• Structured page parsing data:
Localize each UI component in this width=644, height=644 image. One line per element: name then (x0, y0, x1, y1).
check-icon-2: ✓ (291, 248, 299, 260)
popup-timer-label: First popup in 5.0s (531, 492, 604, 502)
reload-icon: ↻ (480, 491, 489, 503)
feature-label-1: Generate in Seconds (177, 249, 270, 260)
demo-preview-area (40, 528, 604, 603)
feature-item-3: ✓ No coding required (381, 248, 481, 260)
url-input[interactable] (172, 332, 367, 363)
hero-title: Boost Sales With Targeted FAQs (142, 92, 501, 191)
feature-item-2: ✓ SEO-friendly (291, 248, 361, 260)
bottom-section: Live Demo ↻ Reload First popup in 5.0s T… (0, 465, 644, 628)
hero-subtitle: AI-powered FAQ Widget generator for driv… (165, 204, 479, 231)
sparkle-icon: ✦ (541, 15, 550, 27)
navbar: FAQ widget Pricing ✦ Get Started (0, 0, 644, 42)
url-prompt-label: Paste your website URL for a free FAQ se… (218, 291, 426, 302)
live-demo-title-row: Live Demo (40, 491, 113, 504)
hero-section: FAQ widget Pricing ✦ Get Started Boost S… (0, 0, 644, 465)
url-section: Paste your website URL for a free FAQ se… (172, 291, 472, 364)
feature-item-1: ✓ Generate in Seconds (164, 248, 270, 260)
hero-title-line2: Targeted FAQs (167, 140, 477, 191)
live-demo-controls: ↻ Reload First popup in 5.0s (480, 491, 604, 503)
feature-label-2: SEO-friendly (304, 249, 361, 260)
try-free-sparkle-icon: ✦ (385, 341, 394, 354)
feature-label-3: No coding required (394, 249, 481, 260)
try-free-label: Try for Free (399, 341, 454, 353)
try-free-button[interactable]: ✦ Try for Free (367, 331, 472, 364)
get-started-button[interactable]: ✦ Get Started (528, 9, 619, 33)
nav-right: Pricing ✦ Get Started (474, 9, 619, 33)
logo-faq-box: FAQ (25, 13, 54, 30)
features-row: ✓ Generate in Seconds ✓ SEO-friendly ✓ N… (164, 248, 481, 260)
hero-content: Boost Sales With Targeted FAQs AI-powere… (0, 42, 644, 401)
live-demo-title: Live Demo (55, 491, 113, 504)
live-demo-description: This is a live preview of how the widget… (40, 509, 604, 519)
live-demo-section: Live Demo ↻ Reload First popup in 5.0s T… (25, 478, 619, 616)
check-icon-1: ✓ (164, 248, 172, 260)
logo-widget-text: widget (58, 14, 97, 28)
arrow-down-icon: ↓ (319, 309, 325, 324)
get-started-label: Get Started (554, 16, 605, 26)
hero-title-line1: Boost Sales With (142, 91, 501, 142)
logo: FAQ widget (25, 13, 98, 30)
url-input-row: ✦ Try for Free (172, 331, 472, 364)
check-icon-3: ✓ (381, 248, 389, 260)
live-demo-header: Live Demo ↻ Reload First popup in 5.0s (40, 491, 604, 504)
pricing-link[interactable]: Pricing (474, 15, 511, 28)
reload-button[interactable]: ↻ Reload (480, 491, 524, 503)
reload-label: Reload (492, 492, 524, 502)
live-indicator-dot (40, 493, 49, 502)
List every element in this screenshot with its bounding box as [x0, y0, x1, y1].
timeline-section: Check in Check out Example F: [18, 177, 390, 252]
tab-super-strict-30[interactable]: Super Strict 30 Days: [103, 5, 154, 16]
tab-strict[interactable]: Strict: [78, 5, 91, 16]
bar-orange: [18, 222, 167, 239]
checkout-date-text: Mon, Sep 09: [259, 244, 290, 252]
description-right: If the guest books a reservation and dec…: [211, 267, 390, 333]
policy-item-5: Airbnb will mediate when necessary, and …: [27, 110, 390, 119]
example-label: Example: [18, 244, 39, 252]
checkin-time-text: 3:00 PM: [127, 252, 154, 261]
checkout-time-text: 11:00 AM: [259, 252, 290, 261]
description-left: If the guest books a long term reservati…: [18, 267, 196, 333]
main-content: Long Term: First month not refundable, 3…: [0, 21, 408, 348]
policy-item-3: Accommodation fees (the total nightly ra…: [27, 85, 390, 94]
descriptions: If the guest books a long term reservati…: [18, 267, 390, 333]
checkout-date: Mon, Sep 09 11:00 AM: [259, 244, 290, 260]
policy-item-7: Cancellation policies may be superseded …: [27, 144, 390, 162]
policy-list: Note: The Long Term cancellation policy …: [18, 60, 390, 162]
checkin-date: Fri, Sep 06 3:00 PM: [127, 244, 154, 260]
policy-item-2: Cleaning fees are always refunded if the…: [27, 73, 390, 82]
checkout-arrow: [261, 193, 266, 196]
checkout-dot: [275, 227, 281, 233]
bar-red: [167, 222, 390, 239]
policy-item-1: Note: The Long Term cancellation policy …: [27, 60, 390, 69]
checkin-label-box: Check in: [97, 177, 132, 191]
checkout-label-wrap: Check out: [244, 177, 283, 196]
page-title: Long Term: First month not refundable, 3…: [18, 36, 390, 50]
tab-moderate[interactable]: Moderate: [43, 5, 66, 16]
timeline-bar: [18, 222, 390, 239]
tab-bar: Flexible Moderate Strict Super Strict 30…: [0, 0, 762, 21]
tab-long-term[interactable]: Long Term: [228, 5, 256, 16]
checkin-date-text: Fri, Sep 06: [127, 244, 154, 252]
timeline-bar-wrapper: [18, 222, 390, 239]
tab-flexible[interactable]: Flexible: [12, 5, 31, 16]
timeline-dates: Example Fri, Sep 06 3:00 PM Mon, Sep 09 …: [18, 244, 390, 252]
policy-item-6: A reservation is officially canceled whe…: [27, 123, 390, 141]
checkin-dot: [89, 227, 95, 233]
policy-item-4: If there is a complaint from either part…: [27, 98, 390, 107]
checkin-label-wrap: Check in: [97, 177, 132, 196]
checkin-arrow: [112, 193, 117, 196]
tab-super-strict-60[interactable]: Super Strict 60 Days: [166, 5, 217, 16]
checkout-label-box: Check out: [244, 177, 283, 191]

• PROBLEM:
Across the entries above, how many lines contain "text"? Provide only the count.

• RESULT BELOW:
5